• Instructions to follow:
Every line of the data below should be repeated exactly, and no picture should be copied.

Extracted data entries
╔══

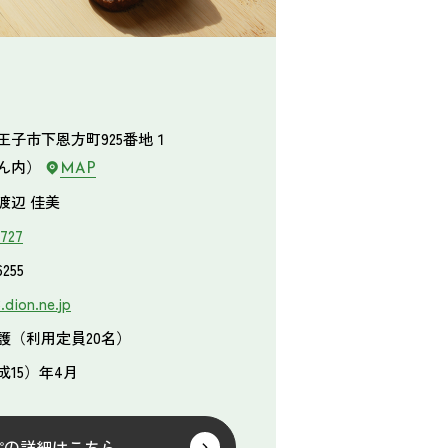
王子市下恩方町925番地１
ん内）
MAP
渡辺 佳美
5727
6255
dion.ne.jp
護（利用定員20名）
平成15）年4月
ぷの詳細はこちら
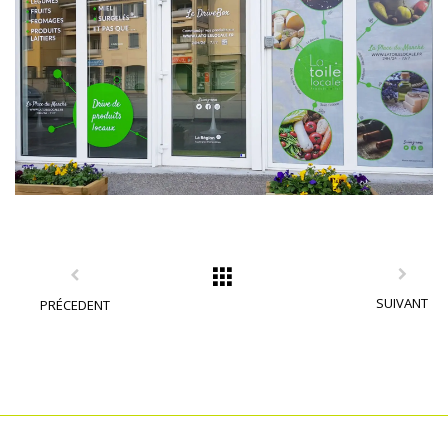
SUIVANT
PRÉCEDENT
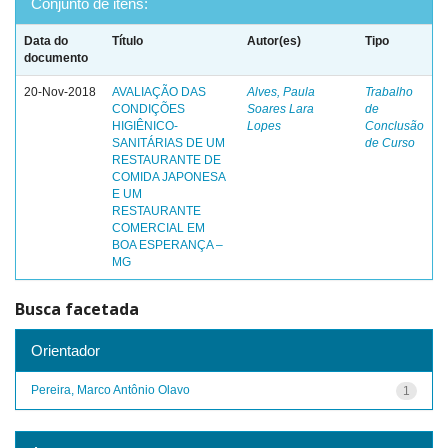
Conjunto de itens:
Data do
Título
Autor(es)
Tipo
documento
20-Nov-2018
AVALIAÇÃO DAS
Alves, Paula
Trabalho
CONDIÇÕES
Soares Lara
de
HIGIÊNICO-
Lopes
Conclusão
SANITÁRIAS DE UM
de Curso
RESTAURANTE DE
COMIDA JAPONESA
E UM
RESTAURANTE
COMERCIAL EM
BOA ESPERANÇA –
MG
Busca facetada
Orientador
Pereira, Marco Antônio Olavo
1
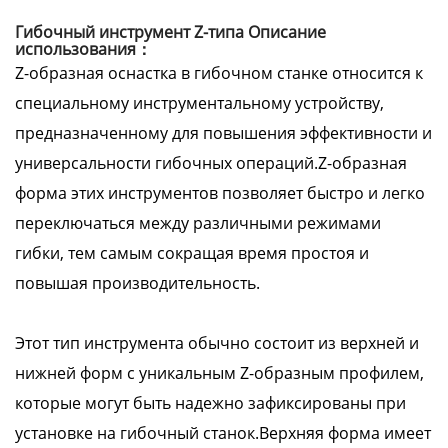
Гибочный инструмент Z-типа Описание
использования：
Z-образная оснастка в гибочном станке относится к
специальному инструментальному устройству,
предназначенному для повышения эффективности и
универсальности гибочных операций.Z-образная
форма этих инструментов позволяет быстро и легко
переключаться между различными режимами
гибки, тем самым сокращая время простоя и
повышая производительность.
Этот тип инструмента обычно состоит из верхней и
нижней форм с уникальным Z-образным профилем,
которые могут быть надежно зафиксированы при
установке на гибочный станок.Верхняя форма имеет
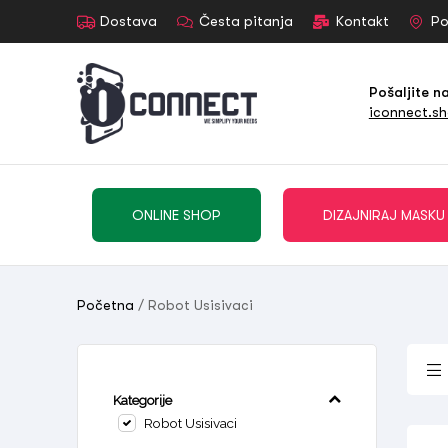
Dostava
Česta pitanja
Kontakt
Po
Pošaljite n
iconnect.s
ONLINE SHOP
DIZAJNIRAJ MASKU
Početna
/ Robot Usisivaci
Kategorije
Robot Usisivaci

╚══

• Output for this exercise:
王子市下恩方町925番地１
ん内）
MAP
渡辺 佳美
5727
6255
dion.ne.jp
護（利用定員20名）
平成15）年4月
ぷの詳細はこちら
SUIVANT
PRÉCEDENT
Conjunto de itens:
Data do
Título
Autor(es)
Tipo
documento
20-Nov-2018
AVALIAÇÃO DAS
Alves, Paula
Trabalho
CONDIÇÕES
Soares Lara
de
HIGIÊNICO-
Lopes
Conclusão
SANITÁRIAS DE UM
de Curso
RESTAURANTE DE
COMIDA JAPONESA
E UM
RESTAURANTE
COMERCIAL EM
BOA ESPERANÇA –
MG
Busca facetada
Orientador
Pereira, Marco Antônio Olavo
1
Гибочный инструмент Z-типа Описание
использования：
Z-образная оснастка в гибочном станке относится к
специальному инструментальному устройству,
предназначенному для повышения эффективности и
универсальности гибочных операций.Z-образная
форма этих инструментов позволяет быстро и легко
переключаться между различными режимами
гибки, тем самым сокращая время простоя и
повышая производительность.
Этот тип инструмента обычно состоит из верхней и
нижней форм с уникальным Z-образным профилем,
которые могут быть надежно зафиксированы при
установке на гибочный станок.Верхняя форма имеет
Dostava
Česta pitanja
Kontakt
Po
Pošaljite n
iconnect.s
ONLINE SHOP
DIZAJNIRAJ MASKU
Početna
/ Robot Usisivaci
Kategorije
Robot Usisivaci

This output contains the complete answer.